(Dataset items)
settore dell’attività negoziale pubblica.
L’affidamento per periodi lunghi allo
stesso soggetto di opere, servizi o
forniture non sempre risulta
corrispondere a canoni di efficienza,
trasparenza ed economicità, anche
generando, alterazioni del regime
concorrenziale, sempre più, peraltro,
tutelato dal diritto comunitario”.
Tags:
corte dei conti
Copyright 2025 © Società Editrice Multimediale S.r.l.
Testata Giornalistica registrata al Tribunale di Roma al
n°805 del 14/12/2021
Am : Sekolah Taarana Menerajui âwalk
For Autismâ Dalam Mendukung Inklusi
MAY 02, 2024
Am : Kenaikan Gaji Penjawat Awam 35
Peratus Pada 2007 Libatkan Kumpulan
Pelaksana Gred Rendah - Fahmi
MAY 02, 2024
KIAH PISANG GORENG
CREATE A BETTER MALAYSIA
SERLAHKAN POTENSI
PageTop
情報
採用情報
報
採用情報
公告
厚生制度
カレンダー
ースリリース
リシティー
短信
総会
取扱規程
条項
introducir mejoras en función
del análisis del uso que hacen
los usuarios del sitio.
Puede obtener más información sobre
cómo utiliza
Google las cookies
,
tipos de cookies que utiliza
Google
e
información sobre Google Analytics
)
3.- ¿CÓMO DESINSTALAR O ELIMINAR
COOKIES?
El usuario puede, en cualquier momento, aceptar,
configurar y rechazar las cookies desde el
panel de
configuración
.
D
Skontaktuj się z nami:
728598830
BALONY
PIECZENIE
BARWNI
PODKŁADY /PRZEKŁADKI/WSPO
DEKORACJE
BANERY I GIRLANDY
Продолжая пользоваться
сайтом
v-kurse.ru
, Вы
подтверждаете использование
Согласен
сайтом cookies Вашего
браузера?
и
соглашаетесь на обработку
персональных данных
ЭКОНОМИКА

→ Requirement: Which lines above contain the word "información"? Copy each one.

→ Solved problem:
Puede obtener más información sobre
información sobre Google Analytics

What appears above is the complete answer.